“Did you see all of those clowns,” my auction buddy Janet said to me. “What would you do with them?”
From where we sat at the auction house, she motioned to a long row of miniature clown figures that looked as long and as colorful as a parade. I had basically ignored them because I don’t get too much into toys, and she does. But I decided to take a closer look because there were so many of them – 200 or more – and they were so small. (Click on the photo above to see a fuller view.)
What do you do with painted gold-plated pewter clowns no more than 2″ tall? Collect them, I suppose, and this must have been someone’s very large collection. The auction house had grouped them on individual trays based on the subjects they were portraying.

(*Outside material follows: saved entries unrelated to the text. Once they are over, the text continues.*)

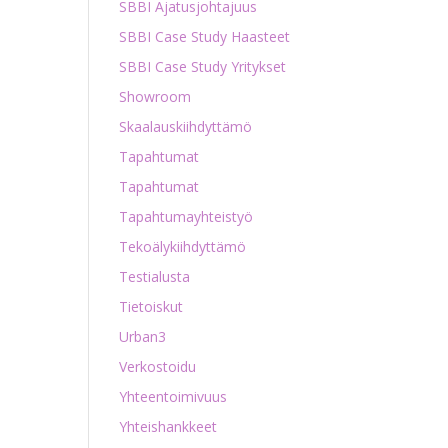
SBBI Ajatusjohtajuus
SBBI Case Study Haasteet
SBBI Case Study Yritykset
Showroom
Skaalauskiihdyttämö
Tapahtumat
Tapahtumat
Tapahtumayhteistyö
Tekoälykiihdyttämö
Testialusta
Tietoiskut
Urban3
Verkostoidu
Yhteentoimivuus
Yhteishankkeet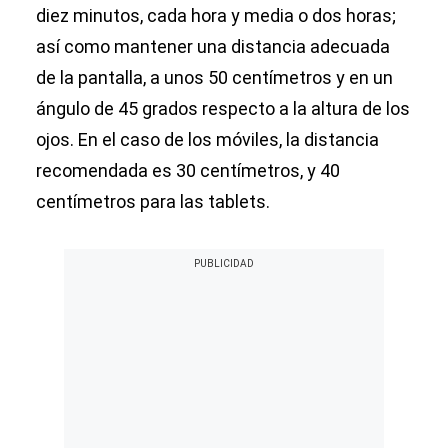
diez minutos, cada hora y media o dos horas;
así como mantener una distancia adecuada
de la pantalla, a unos 50 centímetros y en un
ángulo de 45 grados respecto a la altura de los
ojos. En el caso de los móviles, la distancia
recomendada es 30 centímetros, y 40
centímetros para las tablets.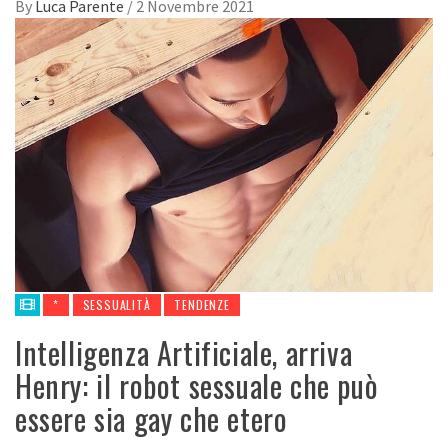
By
Luca Parente
/
2 Novembre 2021
*
SESSUALITÀ
TENDENZE
Intelligenza Artificiale, arriva
Henry: il robot sessuale che può
essere sia gay che etero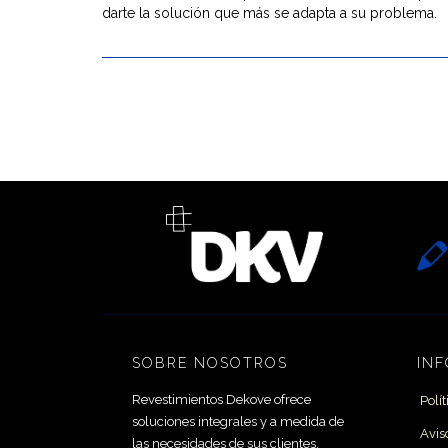
darte la solución que más se adapta a su problema.

SOBRE NOSOTROS
IN
Revestimientos Dekove ofrece
Polí
soluciones integrales y a medida de
Avis
las necesidades de sus clientes.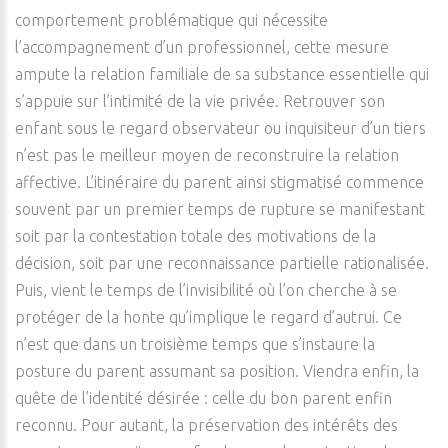
comportement problématique qui nécessite
l’accompagnement d’un professionnel, cette mesure
ampute la relation familiale de sa substance essentielle qui
s’appuie sur l’intimité de la vie privée. Retrouver son
enfant sous le regard observateur ou inquisiteur d’un tiers
n’est pas le meilleur moyen de reconstruire la relation
affective. L’itinéraire du parent ainsi stigmatisé commence
souvent par un premier temps de rupture se manifestant
soit par la contestation totale des motivations de la
décision, soit par une reconnaissance partielle rationalisée.
Puis, vient le temps de l’invisibilité où l’on cherche à se
protéger de la honte qu’implique le regard d’autrui. Ce
n’est que dans un troisième temps que s’instaure la
posture du parent assumant sa position. Viendra enfin, la
quête de l’identité désirée : celle du bon parent enfin
reconnu. Pour autant, la préservation des intérêts des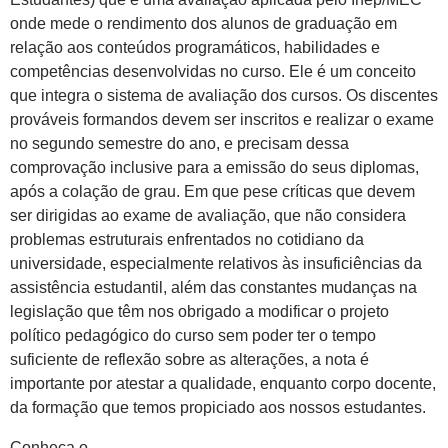
onde mede o rendimento dos alunos de graduação em
relação aos conteúdos programáticos, habilidades e
competências desenvolvidas no curso. Ele é um conceito
que integra o sistema de avaliação dos cursos. Os discentes
prováveis formandos devem ser inscritos e realizar o exame
no segundo semestre do ano, e precisam dessa
comprovação inclusive para a emissão do seus diplomas,
após a colação de grau. Em que pese críticas que devem
ser dirigidas ao exame de avaliação, que não considera
problemas estruturais enfrentados no cotidiano da
universidade, especialmente relativos às insuficiências da
assistência estudantil, além das constantes mudanças na
legislação que têm nos obrigado a modificar o projeto
político pedagógico do curso sem poder ter o tempo
suficiente de reflexão sobre as alterações, a nota é
importante por atestar a qualidade, enquanto corpo docente,
da formação que temos propiciado aos nossos estudantes.
Conheça o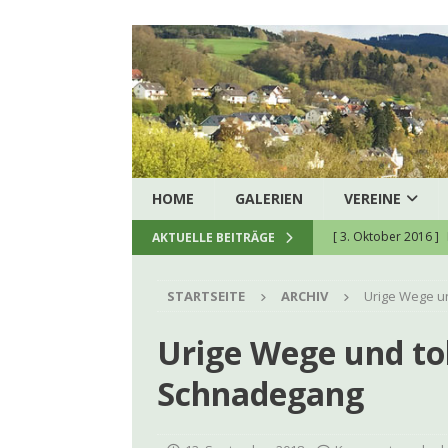
HOME
GALERIEN
VEREINE
[ 3. Oktober 2016 ]
AKTUELLE BEITRÄGE
[ 5. August 2026 ]
H
STARTSEITE
ARCHIV
Urige Wege u
zukunftssichere hau
[ 8. Juli 2026 ]
Spend
Urige Wege und to
[ 23. Juni 2026 ]
Ein
Schnadegang
[ 22. Juni 2026 ]
Kon
[ 9. Juni 2026 ]
Firm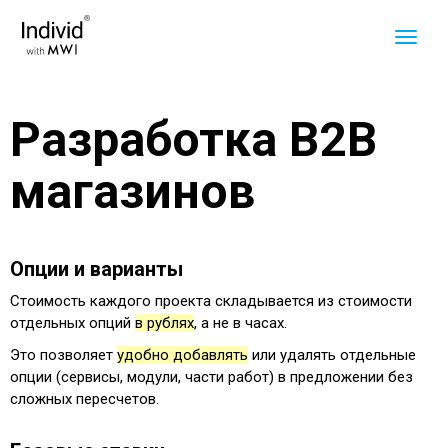
Разработка B2B
магазинов
Опции и варианты
Стоимость каждого проекта складывается из стоимости
отдельных опций
в рублях
, а не в часах.
Это позволяет
удобно добавлять
или удалять отдельные
опции (сервисы, модули, части работ) в предложении без
сложных пересчетов.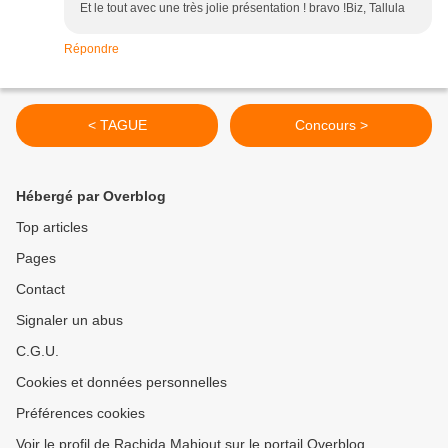
Et le tout avec une très jolie présentation ! bravo !Biz, Tallula
Répondre
< TAGUE
Concours >
Hébergé par Overblog
Top articles
Pages
Contact
Signaler un abus
C.G.U.
Cookies et données personnelles
Préférences cookies
Voir le profil de Rachida Mahiout sur le portail Overblog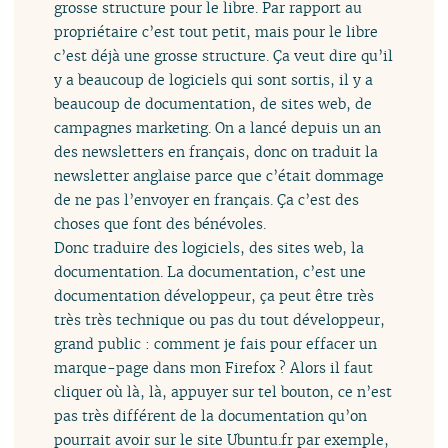
grosse structure pour le libre. Par rapport au
propriétaire c’est tout petit, mais pour le libre
c’est déjà une grosse structure. Ça veut dire qu’il
y a beaucoup de logiciels qui sont sortis, il y a
beaucoup de documentation, de sites web, de
campagnes marketing. On a lancé depuis un an
des newsletters en français, donc on traduit la
newsletter anglaise parce que c’était dommage
de ne pas l’envoyer en français. Ça c’est des
choses que font des bénévoles.
Donc traduire des logiciels, des sites web, la
documentation. La documentation, c’est une
documentation développeur, ça peut être très
très très technique ou pas du tout développeur,
grand public : comment je fais pour effacer un
marque-page dans mon Firefox ? Alors il faut
cliquer où là, là, appuyer sur tel bouton, ce n’est
pas très différent de la documentation qu’on
pourrait avoir sur le site Ubuntu.fr par exemple,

There were clowns as firefighters, clowns as musicians, clowns as athletes, clowns as circus entertainers, clowns as cowboys. Several of the groupings were unpainted clowns in their natural gray pewter color.
On the bottom of one, I found the maker, Spoontiques. Made in Taiwain. I wasn’t able to learn much about the company’s clowns on the web. Spoontiques is located in Stoughton, MA., and according to its website, has been making gifts and collectibles for 40 years. It sells (or imports) other products, including birdhouses, business card holders, pillboxes, lighthouses and stepping stones.

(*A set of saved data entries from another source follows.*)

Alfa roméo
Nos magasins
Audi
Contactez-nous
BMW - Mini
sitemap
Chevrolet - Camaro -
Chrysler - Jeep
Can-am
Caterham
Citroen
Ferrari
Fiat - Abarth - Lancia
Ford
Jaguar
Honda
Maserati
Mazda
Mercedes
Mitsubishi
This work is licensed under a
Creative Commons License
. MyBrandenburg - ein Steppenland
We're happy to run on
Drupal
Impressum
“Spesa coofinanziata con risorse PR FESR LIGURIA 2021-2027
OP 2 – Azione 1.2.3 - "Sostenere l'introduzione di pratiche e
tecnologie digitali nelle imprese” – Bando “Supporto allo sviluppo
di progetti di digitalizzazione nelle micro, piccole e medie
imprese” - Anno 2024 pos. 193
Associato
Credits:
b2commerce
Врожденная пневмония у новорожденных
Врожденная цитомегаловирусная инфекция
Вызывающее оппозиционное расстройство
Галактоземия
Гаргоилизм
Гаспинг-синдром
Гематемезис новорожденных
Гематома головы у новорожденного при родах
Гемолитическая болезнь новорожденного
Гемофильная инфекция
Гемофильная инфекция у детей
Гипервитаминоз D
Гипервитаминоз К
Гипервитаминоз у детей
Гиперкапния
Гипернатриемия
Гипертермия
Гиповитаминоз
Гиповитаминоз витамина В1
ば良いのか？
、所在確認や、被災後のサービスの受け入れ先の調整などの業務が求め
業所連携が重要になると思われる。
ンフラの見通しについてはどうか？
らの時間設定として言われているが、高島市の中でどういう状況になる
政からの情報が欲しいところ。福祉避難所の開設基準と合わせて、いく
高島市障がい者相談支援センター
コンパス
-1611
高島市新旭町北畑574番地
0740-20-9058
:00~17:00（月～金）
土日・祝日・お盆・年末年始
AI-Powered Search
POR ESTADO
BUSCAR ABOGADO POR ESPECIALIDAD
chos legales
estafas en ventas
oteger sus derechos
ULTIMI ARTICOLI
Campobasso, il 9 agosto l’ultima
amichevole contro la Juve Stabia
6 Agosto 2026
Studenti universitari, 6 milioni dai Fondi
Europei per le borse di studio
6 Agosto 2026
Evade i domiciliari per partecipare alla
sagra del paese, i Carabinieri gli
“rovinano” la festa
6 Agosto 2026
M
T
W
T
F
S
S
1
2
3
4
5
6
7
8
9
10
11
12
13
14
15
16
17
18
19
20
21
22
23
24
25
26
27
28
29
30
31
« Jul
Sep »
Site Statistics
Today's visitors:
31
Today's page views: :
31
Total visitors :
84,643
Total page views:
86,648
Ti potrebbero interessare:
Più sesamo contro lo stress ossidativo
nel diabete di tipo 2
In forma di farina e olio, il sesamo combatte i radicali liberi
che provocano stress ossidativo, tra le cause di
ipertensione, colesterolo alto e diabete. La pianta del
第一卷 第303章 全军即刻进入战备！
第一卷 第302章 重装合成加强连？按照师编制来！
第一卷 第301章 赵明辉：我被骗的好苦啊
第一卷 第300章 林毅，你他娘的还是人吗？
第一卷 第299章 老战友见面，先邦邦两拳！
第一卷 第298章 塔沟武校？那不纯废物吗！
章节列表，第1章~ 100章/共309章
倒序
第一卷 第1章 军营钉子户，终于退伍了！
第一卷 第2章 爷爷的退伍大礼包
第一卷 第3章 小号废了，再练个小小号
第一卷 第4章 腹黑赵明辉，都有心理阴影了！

One site selling the clowns noted that they were 22K gold-plated and hand painted. The company sells only to retailers, not to collectors.
There’s apparently a market out there for them, and they appear to be collectible. In Googling, I came across several shops that sell Spoontiques and other miniature clowns. When I think of miniatures, I think of dollhouses, but apparently there are all kinds of miniature collectors and collectibles (and also a toy and miniature museum).
One of the pieces at auction still had a price tag on it: $20. I found the prices at one site ranging from about $20 to $50 per piece. Another was selling them (most were unpainted pewter) from about $14 to $22 each. On eBay, a set of barbershop clowns sold for as much as $25; three single clowns with balloons sold for $4. Most did not sell.
At the auction, buyers had to bid per clown (there were six to eight on each tray) and were given a choice of trays. The first highest bid was $1.75 per clown and the bidder took 24. Another was $1.50 per clown, and the bidder took 25. The last was $1.25 each and the bidder took the rest: about 175.
Sounds like a bargain to me – if only you can sell them all.